# What the task asks
Filter the entries for the word "Monckton". Copy each line in which it occurs.

(Dataset items)
——
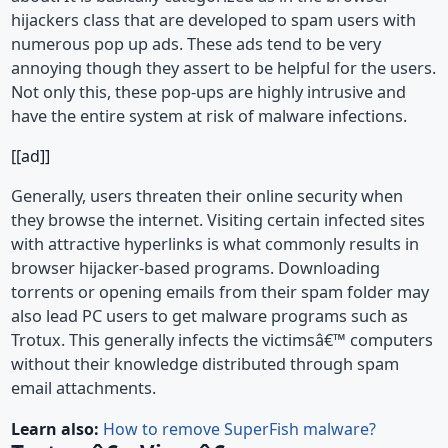
hijackers class that are developed to spam users with
numerous pop up ads. These ads tend to be very
annoying though they assert to be helpful for the users.
Not only this, these pop-ups are highly intrusive and
have the entire system at risk of malware infections.
[[ad]]
Generally, users threaten their online security when
they browse the internet. Visiting certain infected sites
with attractive hyperlinks is what commonly results in
browser hijacker-based programs. Downloading
torrents or opening emails from their spam folder may
also lead PC users to get malware programs such as
Trotux. This generally infects the victimsâ€™ computers
without their knowledge distributed through spam
email attachments.
Learn also:
How to remove SuperFish malware?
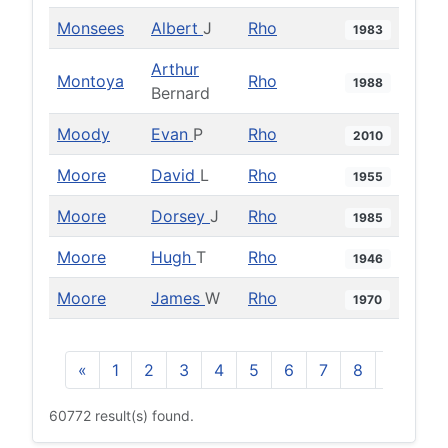
Monsees
Albert
J
Rho
1983
Arthur
Montoya
Rho
1988
Bernard
Moody
Evan
P
Rho
2010
Moore
David
L
Rho
1955
Moore
Dorsey
J
Rho
1985
Moore
Hugh
T
Rho
1946
Moore
James
W
Rho
1970
«
1
2
3
4
5
6
7
8
9
10
60772 result(s) found.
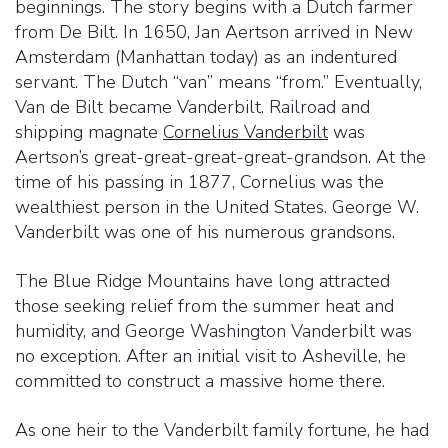
beginnings. The story begins with a Dutch farmer
from De Bilt. In 1650, Jan Aertson arrived in New
Amsterdam (Manhattan today) as an indentured
servant. The Dutch “van” means “from.” Eventually,
Van de Bilt became Vanderbilt. Railroad and
shipping magnate
Cornelius Vanderbilt
was
Aertson’s great-great-great-great-grandson. At the
time of his passing in 1877, Cornelius was the
wealthiest person in the United States. George W.
Vanderbilt was one of his numerous grandsons.
The Blue Ridge Mountains have long attracted
those seeking relief from the summer heat and
humidity, and George Washington Vanderbilt was
no exception. After an initial visit to Asheville, he
committed to construct a massive home there.
As one heir to the Vanderbilt family fortune, he had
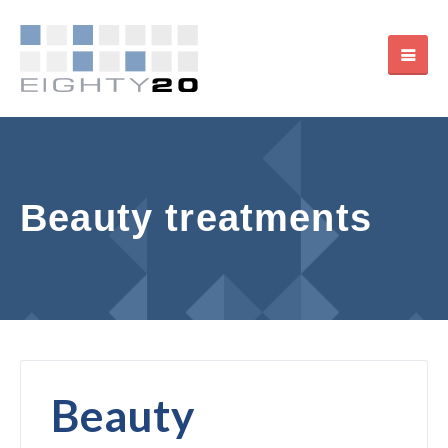
Beauty treatments
Beauty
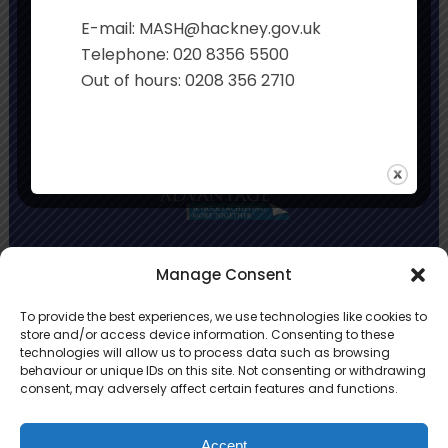
Executive Principal:
Sian Davies
E-mail: MASH@hackney.gov.uk
Co-Headteachers:
Rachel Smith and Jo
Telephone: 020 8356 5500
Stonehouse
Out of hours: 0208 356 2710
Primary Advantage
Manage Consent
To provide the best experiences, we use technologies like cookies to
The
Primary Advantage
Federation is a
store and/or access device information. Consenting to these
technologies will allow us to process data such as browsing
group of 8 schools working together
behaviour or unique IDs on this site. Not consenting or withdrawing
because we believe our schools can gain
consent, may adversely affect certain features and functions.
many benefits from working
collaboratively.
Accept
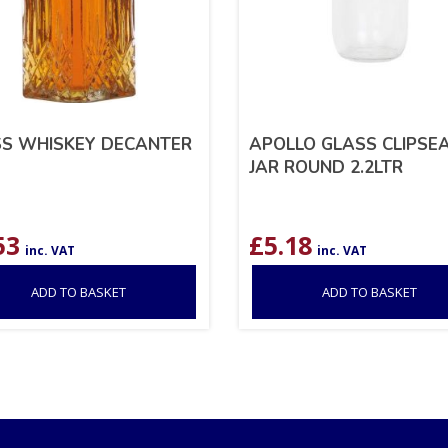
S WHISKEY DECANTER
APOLLO GLASS CLIPSE
JAR ROUND 2.2LTR
53
£
5.18
inc. VAT
inc. VAT
ADD TO BASKET
ADD TO BASKET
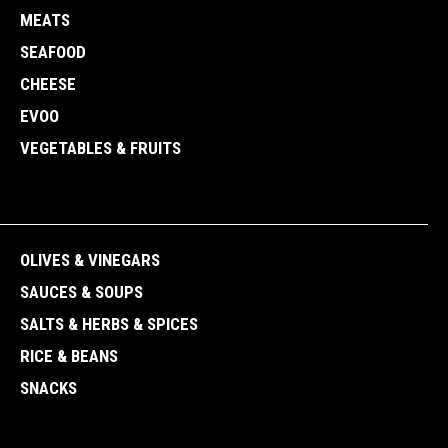
MEATS
SEAFOOD
CHEESE
EVOO
VEGETABLES & FRUITS
OLIVES & VINEGARS
SAUCES & SOUPS
SALTS & HERBS & SPICES
RICE & BEANS
SNACKS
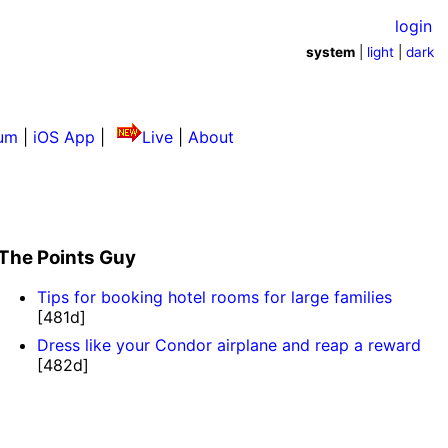
login
system
|
light
|
dark
um
|
iOS App
|
Live
|
About
The Points Guy
Tips for booking hotel rooms for large families
[481d]
Dress like your Condor airplane and reap a reward
[482d]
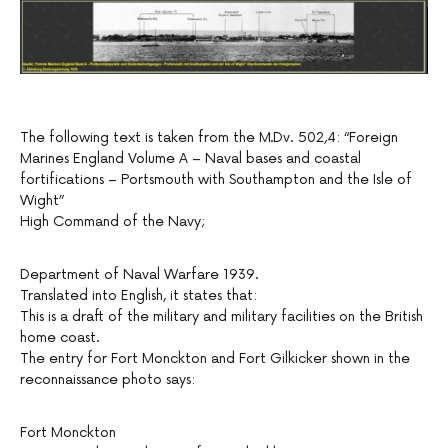
The following text is taken from the M.Dv. 502,4: “Foreign
Marines England Volume A – Naval bases and coastal
fortifications – Portsmouth with Southampton and the Isle of
Wight”
High Command of the Navy;
Department of Naval Warfare 1939.
Translated into English, it states that:
This is a draft of the military and military facilities on the British
home coast.
The entry for Fort Monckton and Fort Gilkicker shown in the
reconnaissance photo says:
Fort Monckton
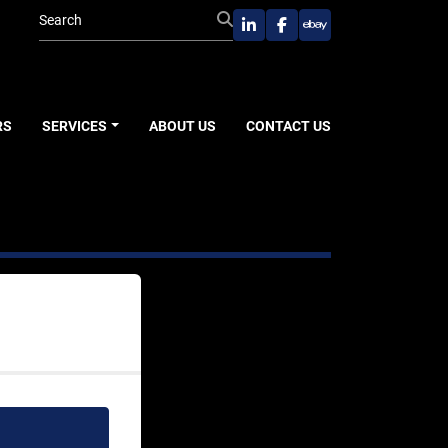
linkedin
facebook
ebay
RS
SERVICES
ABOUT US
CONTACT US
——
# Expected output
The entry for Fort Monckton and Fort Gilkicker shown in the
Fort Monckton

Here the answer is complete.